Plastic and Delineative Art
Like architectural art, and, if possible, still more completely, the plastic and delineative arts were not so much matured by Grecian stimulus as developed from Greek seeds on Italian soil. We have already observed[38] that these, although only younger sisters of architecture, began to develop themselves at least in Etruria, even during the Roman regal period; but their principal development in Etruria, and still more in Latium, belongs to the present epoch, as is very evident from the fact that in those districts which the Celts and Samnites wrested from the Etruscans in the course of the fourth century there is scarcely a trace of the practice of Etruscan art. The plastic art of the Tuscans applied itself first and chiefly to works in terra-cotta, in copper, and in gold-materials which were furnished to the artists by the rich strata of clay, the copper mines, and the commercial intercourse of Etruria. The vigour with which moulding in clay was prosecuted is attested by the immense number of bas-reliefs and statuary works in terra-cotta, with which the walls, gables, and roofs of the Etruscan temples were once decorated, as their still extant ruins show, and by the trade which can be shown to have existed in such articles from Etruria to Latium.
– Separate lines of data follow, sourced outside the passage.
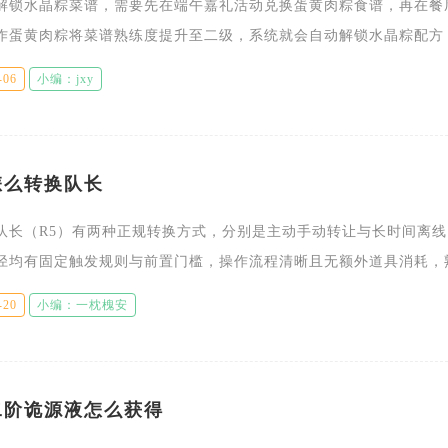
解锁水晶粽菜谱，需要先在端午嘉礼活动兑换蛋黄肉粽食谱，再在餐
作蛋黄肉粽将菜谱熟练度提升至二级，系统就会自动解锁水晶粽配方
持红色专属灶台烹饪，普通厨房灶台无法触发制作功能。想要完整走
-06
小编：jxy
怎么转换队长
队长（R5）有两种正规转换方式，分别是主动手动转让与长时间离线
径均有固定触发规则与前置门槛，操作流程清晰且无额外道具消耗，
模式能避免联盟管理断层、权限丢失等常见问题，适合联盟管理者提
-20
小编：一枕槐安
二阶诡源液怎么获得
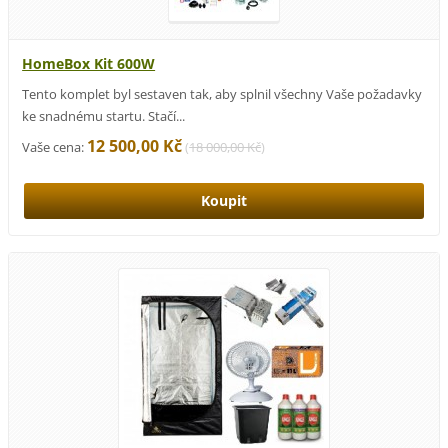
HomeBox Kit 600W
Tento komplet byl sestaven tak, aby splnil všechny Vaše požadavky
ke snadnému startu. Stačí...
12 500,00 Kč
Vaše cena:
(
18 000,00 Kč
)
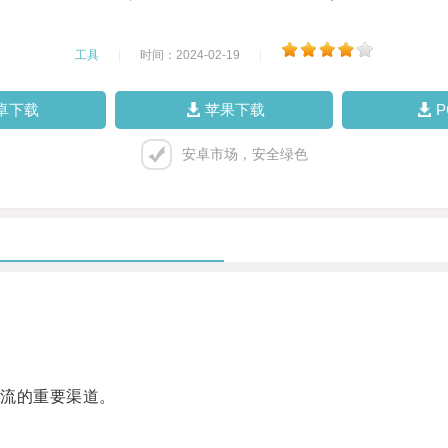
工具
|
时间：2024-02-19
|
卓下载
苹果下载
安卓市场，安全绿色
流的重要渠道。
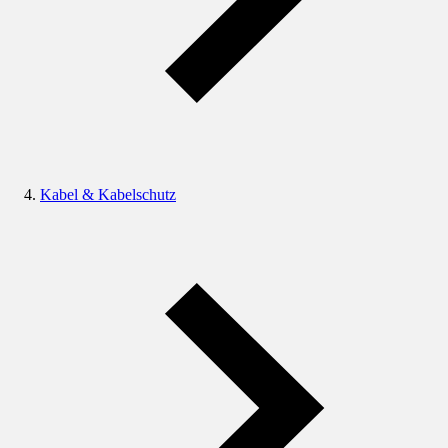
Kabel & Kabelschutz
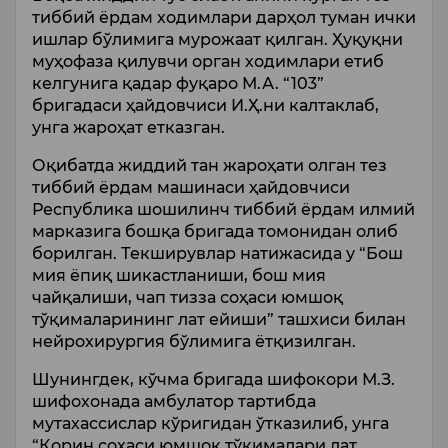
тиббий ёрдам ходимлари дарҳол туман ички
ишлар бўлимига мурожаат қилган. Ҳуқуқни
муҳофаза қилувчи орган ходимлари етиб
келгунига қадар фуқаро М.А. “103”
бригадаси ҳайдовчиси И.Ҳ.ни калтаклаб,
унга жароҳат етказган.
Оқибатда жиддий тан жароҳати олган тез
тиббий ёрдам машинаси ҳайдовчиси
Республика шошилинч тиббий ёрдам илмий
марказига бошқа бригада томонидан олиб
борилган. Текширувлар натижасида у “Бош
мия ёпиқ шикастланиши, бош мия
чайқалиши, чап тизза соҳаси юмшоқ
тўқималарининг лат ейиши” ташхиси билан
нейрохирургия бўлимига ётқизилган.
Шунингдек, кўчма бригада шифокори М.З.
шифохонада амбулатор тартибда
мутахассислар кўригидан ўтказилиб, унга
“Қорин соҳаси юмшоқ тўқималари лат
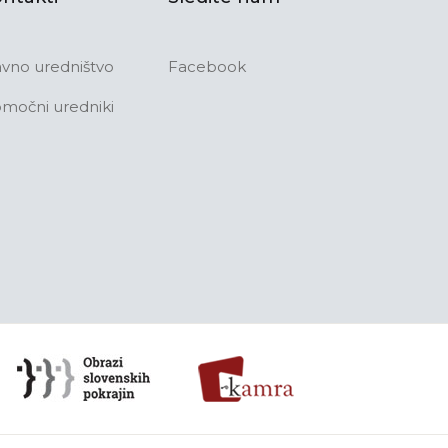
avno uredništvo
Facebook
močni uredniki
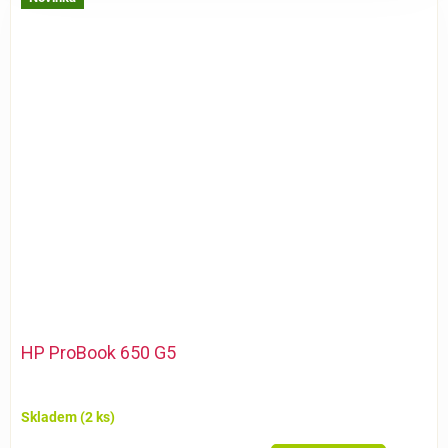
HP ProBook 650 G5
Skladem
(2 ks)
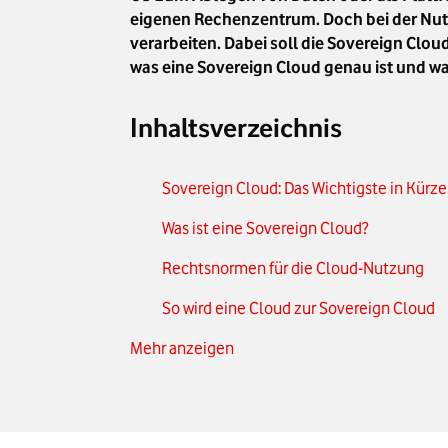
eigenen Rechenzentrum. Doch bei der Nutz
verarbeiten. Dabei soll die Sovereign Clo
was eine Sovereign Cloud genau ist und was
Inhaltsverzeichnis
Sovereign Cloud: Das Wichtigste in Kürze
Was ist eine Sovereign Cloud?
Rechtsnormen für die Cloud-Nutzung
So wird eine Cloud zur Sovereign Cloud
Mehr anzeigen
Compliance und Nachweisbarkeit souve
Vorteile einer Sovereign Cloud
Nutzergruppen der Sovereign Cloud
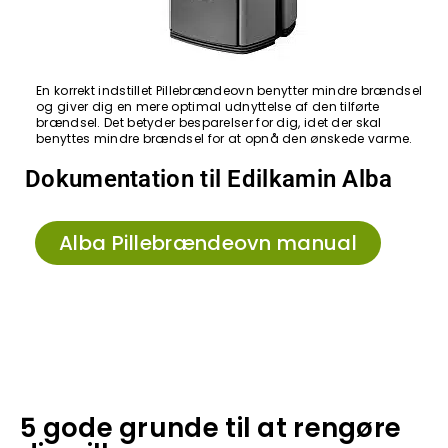
En korrekt indstillet Pillebrændeovn benytter mindre brændsel
og giver dig en mere optimal udnyttelse af den tilførte
brændsel. Det betyder besparelser for dig, idet der skal
benyttes mindre brændsel for at opnå den ønskede varme.
Dokumentation til Edilkamin Alba
Alba Pillebrændeovn manual
5 gode grunde til at rengøre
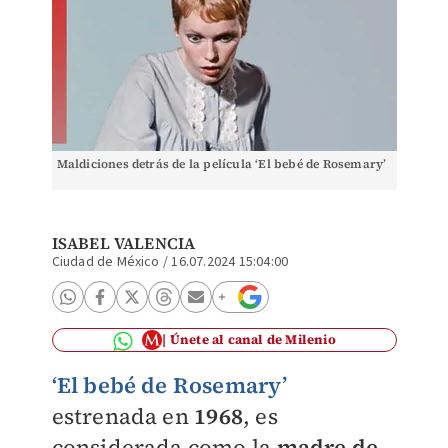
Maldiciones detrás de la película ‘El bebé de Rosemary’
ISABEL VALENCIA
Ciudad de México
/
16.07.2024 15:04:00
Únete al canal de Milenio
‘El bebé de Rosemary’
estrenada en
1968
, es
considerada como la
madre de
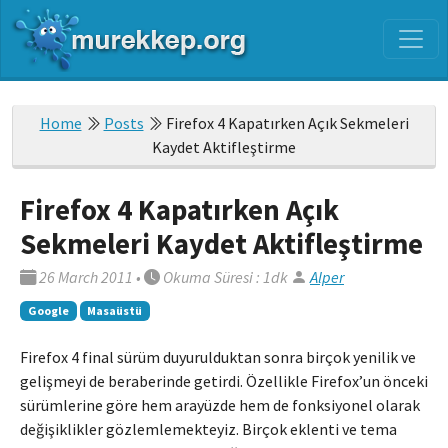
Home
Posts
Firefox 4 Kapatırken Açık Sekmeleri
Kaydet Aktifleştirme
Firefox 4 Kapatırken Açık
Sekmeleri Kaydet Aktifleştirme
26 March 2011
•
Okuma Süresi : 1dk
Alper
Google
Masaüstü
Firefox 4 final sürüm duyurulduktan sonra birçok yenilik ve
gelişmeyi de beraberinde getirdi. Özellikle Firefox’un önceki
sürümlerine göre hem arayüzde hem de fonksiyonel olarak
değişiklikler gözlemlemekteyiz. Birçok eklenti ve tema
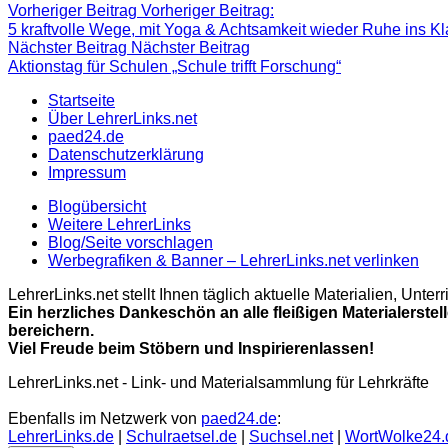
Vorheriger Beitrag
Vorheriger Beitrag:
5 kraftvolle Wege, mit Yoga & Achtsamkeit wieder Ruhe ins K
Nächster Beitrag
Nächster Beitrag
Aktionstag für Schulen „Schule trifft Forschung“
Startseite
Über LehrerLinks.net
paed24.de
Datenschutzerklärung
Impressum
Blogübersicht
Weitere LehrerLinks
Blog/Seite vorschlagen
Werbegrafiken & Banner – LehrerLinks.net verlinken
LehrerLinks.net stellt Ihnen täglich aktuelle Materialien, Unt
Ein herzliches Dankeschön an alle fleißigen Materialerstel
bereichern.
Viel Freude beim Stöbern und Inspirierenlassen!
LehrerLinks.net - Link- und Materialsammlung für Lehrkräfte
Ebenfalls im Netzwerk von
paed24.de
:
LehrerLinks.de
|
Schulraetsel.de
|
Suchsel.net
|
WortWolke24.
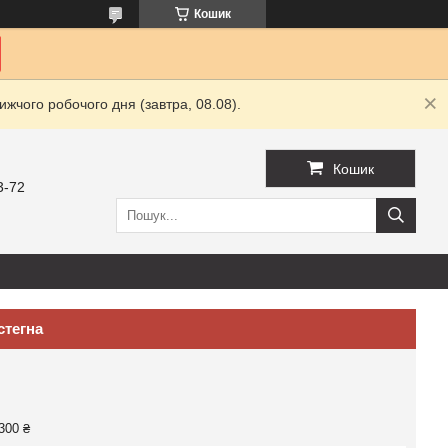
Кошик
жчого робочого дня (завтра, 08.08).
Кошик
3-72
стегна
300 ₴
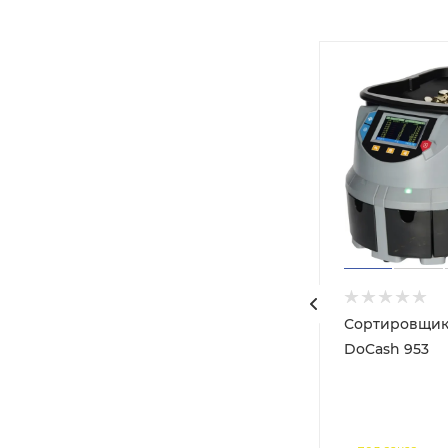
ash
Сортировщик
DoCash 953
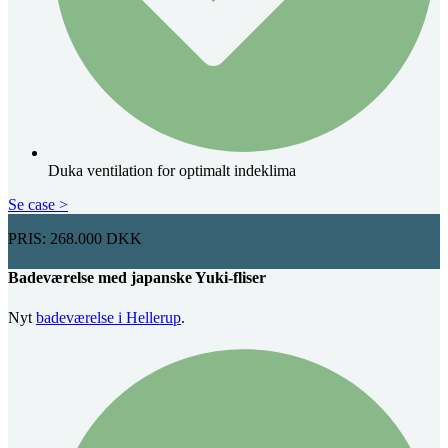
Duka ventilation for optimalt indeklima
Se case >
PRIS: 268.000 DKK
Badeværelse med japanske Yuki-fliser
Nyt
badeværelse i Hellerup
.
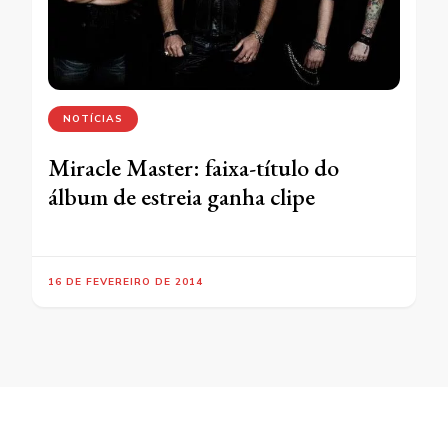
NOTÍCIAS
Miracle Master: faixa-título do
álbum de estreia ganha clipe
16 DE FEVEREIRO DE 2014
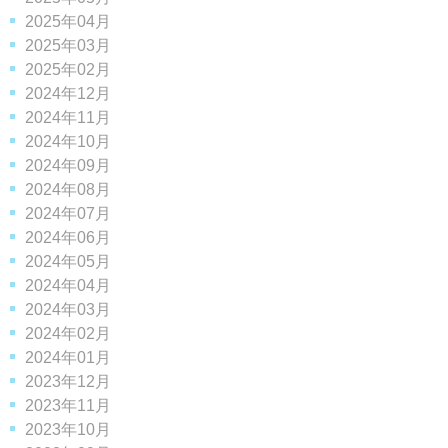
2025年04月
2025年03月
2025年02月
2024年12月
2024年11月
2024年10月
2024年09月
2024年08月
2024年07月
2024年06月
2024年05月
2024年04月
2024年03月
2024年02月
2024年01月
2023年12月
2023年11月
2023年10月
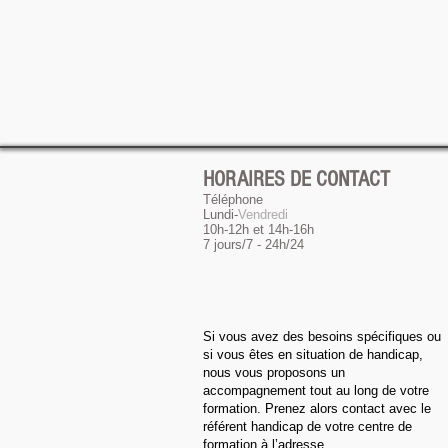
HORAIRES DE CONTACT
Téléphone
Lundi-
Vendredi
10h-12h et 14h-16h
7 jours/7 - 24h/24
Si vous avez des besoins spécifiques ou
si vous êtes en situation de handicap,
nous vous proposons un
accompagnement tout au long de votre
formation. Prenez alors contact avec le
référent handicap de votre centre de
formation à l’adresse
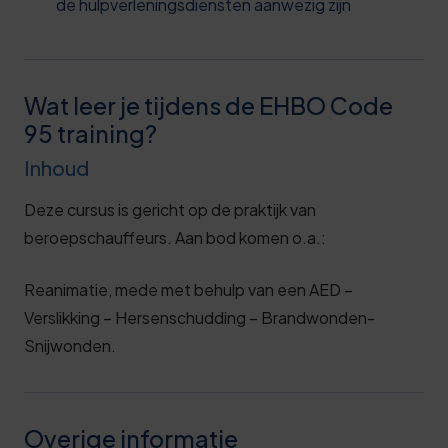
de hulpverleningsdiensten aanwezig zijn
Wat leer je tijdens de EHBO Code
95 training?
Inhoud
Deze cursus is gericht op de praktijk van
beroepschauffeurs. Aan bod komen o.a.:
Reanimatie, mede met behulp van een AED –
Verslikking – Hersenschudding – Brandwonden-
Snijwonden.
Overige informatie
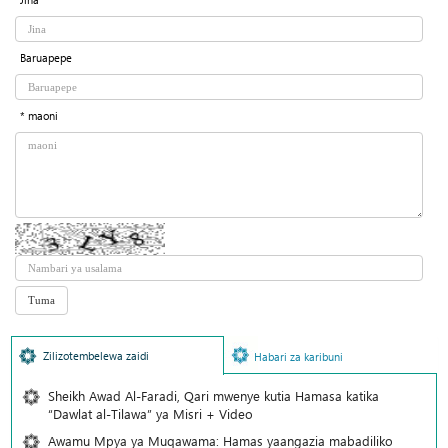
Baruapepe
* maoni
Zilizotembelewa zaidi
Habari za karibuni
Sheikh Awad Al-Faradi, Qari mwenye kutia Hamasa katika
“Dawlat al-Tilawa” ya Misri + Video
Awamu Mpya ya Muqawama: Hamas yaangazia mabadiliko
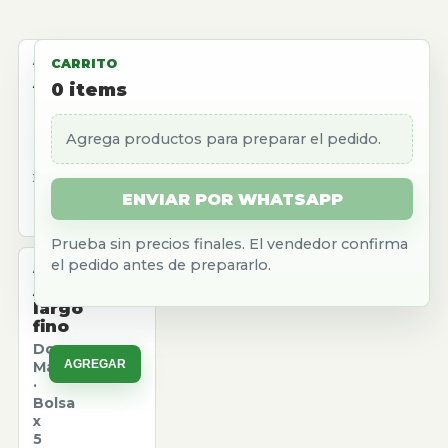
ALMACEN
CARRITO
Aceite
0
items
girasol
Natura
Agrega productos para preparar el pedido.
AGREGAR
·
Caja
x
12
ENVIAR POR WHATSAPP
u.
Prueba sin precios finales. El vendedor confirma
el pedido antes de prepararlo.
ALMACEN
Arroz
largo
fino
Don
AGREGAR
Marcos
·
Bolsa
x
5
Casting in copper occupied no inferior place. Etruscan artists ventured to make colossal statues of bronze fifty feet in height, and Volsinii, the Etruscan Delphi, was said to have possessed about the year 489 two thousand bronze statues. Sculpture in stone, again, began in Etruria, as probably everywhere, at a far later date, and was prevented from development not only by internal causes, but also by the want of suitable material; the marble quarries of Luna (Carrara) were not yet opened. Any one who has seen the rich and elegant gold decorations of the south-Etruscan tombs, will have no diffic
ulty in believing the statement that Tyrrhene gold cups were valued even in Attica. Gem-engraving also, although more recent, was in various forms practised in Etruria. Equally dependent on the Greeks, but otherwise quite on a level with the workers in the plastic arts, were the Etruscan designers and painters, who manifested extraordinary activity both in outline-drawing on metal and in monochromatic fresco-painting.